The subject of this theatrical diorama is mortality, as is made esoterically clear by the words "Et in Arcadia Ego" emblazoned across the top of the window, above the diorama. The phrase stems from Virgil's Eclogues and is widely considered, though not without debate, to translate as "Even [or even] in paradise/utopia, I am." It is presumed to have been spoken by a figure of death.
The subject was popular during the Baroque period. Giovanni Francesco Barbieri (Guercino)'s "Et in Arcadia Ego," from 1618-22, depicts two shepherds contemplating a human skull that they have stumbled across on trail in an otherwise untrammeled landscape. Nicholas Poussin's version, from two decades later, depicts four figures, all likely shepherds, examining the words "Et in Arcadia Ego" on an ancient stone tomb, also in the wilderness.

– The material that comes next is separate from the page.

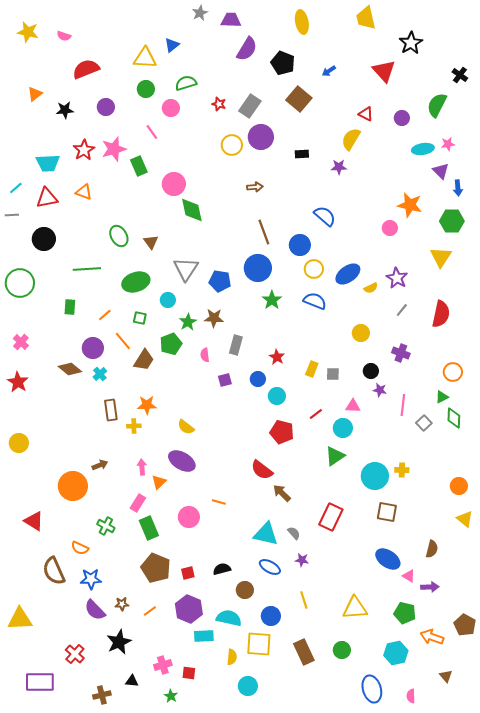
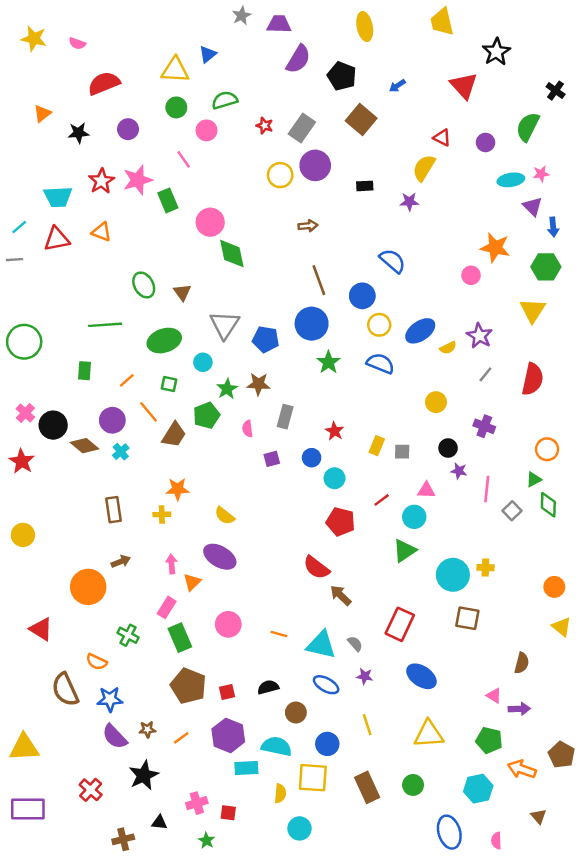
black circle: (44, 239) -> (53, 425), moved
brown rectangle: (111, 410) -> (114, 510), moved
orange line: (219, 502) -> (279, 634), moved
blue ellipse: (388, 559) -> (421, 676), moved
purple rectangle: (40, 682) -> (28, 809), moved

This dioramic scene treats the subject through two related storylines. The first involves the cows grazing on a hill that is, in effect, a symbol of their denoument. The protagonists in the other storyline are the two aristocrats, who, like the cows but unlike the shephards in paintings, appear oblivious to or wholly unconcerned with their fates. (The cut-outs are from Thomas Gainsborough's "Mr. and Mrs. Andrews," painted circa 1750.) The inclusion of these figures shifts the narrative from a musing on the human condition (i.e., death lurks everywhere), to a social commentary with class connotations, particularly around issues of exploitation, materialism, and individual ownership. The aristocrats, who Gainsborough's portrait and in this diorama, are seen amongst their possessions. They are exhibiting their control over the natural order. Needless, the one aspect of nature they can't control is their own mortality.
A scribe, aka artist, documents the scene at the foot of the hill of beef.
The storefront window design is meant to appear from a distance like that of an old jewelry store.